* Records from a dataset
┌──
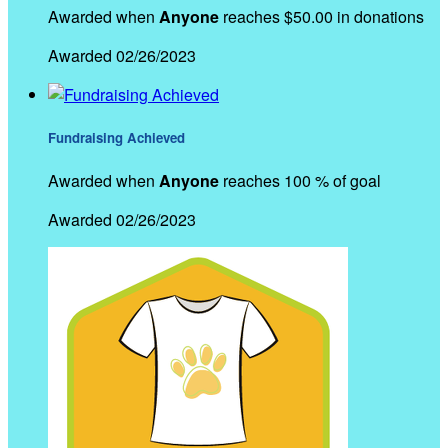
Awarded when
Anyone
reaches $50.00 in donations
Awarded 02/26/2023
Fundraising Achieved
Awarded when
Anyone
reaches 100 % of goal
Awarded 02/26/2023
└──
* What to produce
A precise repetition of every entry, free of pictures, is the expected answer.

* Reply to the exercise
Awarded when
Anyone
reaches $50.00 in donations
Awarded 02/26/2023
Fundraising Achieved
Awarded when
Anyone
reaches 100 % of goal
Awarded 02/26/2023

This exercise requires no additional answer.